*Action item*
A faithful, word-for-word copy of the data below is required, without pictures.

==== Data section

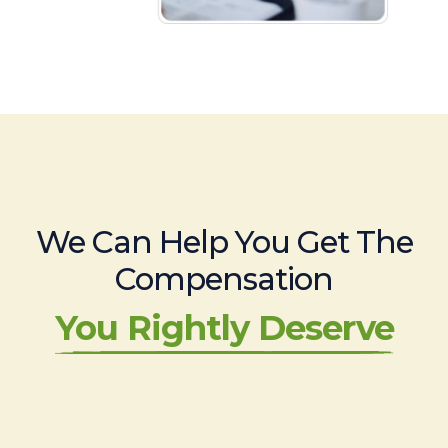
We Can Help You Get The
Compensation
You Rightly Deserve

========

*Task solution*
We Can Help You Get The
Compensation
You Rightly Deserve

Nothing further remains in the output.